** Directions for this task **
Find the line below that contains "AUSTRALIA JOBS 🇦🇺". Transcribe it and every line after it exactly, adding nothing.

Saved entries
- - -
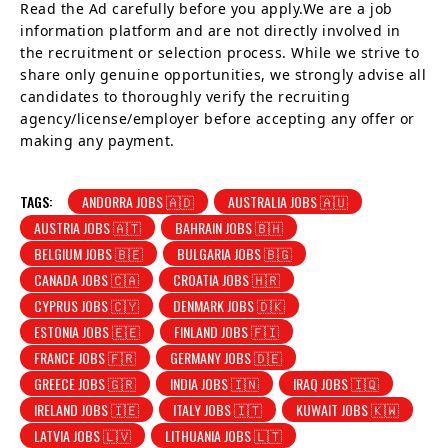
Read the Ad carefully before you apply.We are a job
information platform and are not directly involved in
the recruitment or selection process. While we strive to
share only genuine opportunities, we strongly advise all
candidates to thoroughly verify the recruiting
agency/license/employer before accepting any offer or
making any payment.
TAGS:
ANDORRA JOBS 🇦🇩
AUSTRALIA JOBS 🇦🇺
AUSTRIA JOBS 🇦🇹
BAHRAIN JOBS 🇧🇭
BELGIUM JOBS 🇧🇪
BULGARIA JOBS 🇧🇬
CANADA JOBS 🇨🇦
CROATIA JOBS 🇭🇷
CYPRUS JOBS 🇨🇾
DENMARK JOBS 🇩🇰
ESTONIA JOBS 🇪🇪
FINLAND JOBS 🇫🇮
FRANCE JOBS 🇫🇷
GERMANY JOBS 🇩🇪
GREECE JOBS 🇬🇷
INDIA JOBS 🇮🇳
IRAQ JOBS 🇮🇶
IRELAND JOBS 🇮🇪
ITALY JOBS 🇮🇹
KUWAIT JOBS 🇰🇼
LATVIA JOBS 🇱🇻
LITHUANIA JOBS 🇱🇹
- - -
** Task result **
AUSTRALIA JOBS 🇦🇺
AUSTRIA JOBS 🇦🇹
BAHRAIN JOBS 🇧🇭
BELGIUM JOBS 🇧🇪
BULGARIA JOBS 🇧🇬
CANADA JOBS 🇨🇦
CROATIA JOBS 🇭🇷
CYPRUS JOBS 🇨🇾
DENMARK JOBS 🇩🇰
ESTONIA JOBS 🇪🇪
FINLAND JOBS 🇫🇮
FRANCE JOBS 🇫🇷
GERMANY JOBS 🇩🇪
GREECE JOBS 🇬🇷
INDIA JOBS 🇮🇳
IRAQ JOBS 🇮🇶
IRELAND JOBS 🇮🇪
ITALY JOBS 🇮🇹
KUWAIT JOBS 🇰🇼
LATVIA JOBS 🇱🇻
LITHUANIA JOBS 🇱🇹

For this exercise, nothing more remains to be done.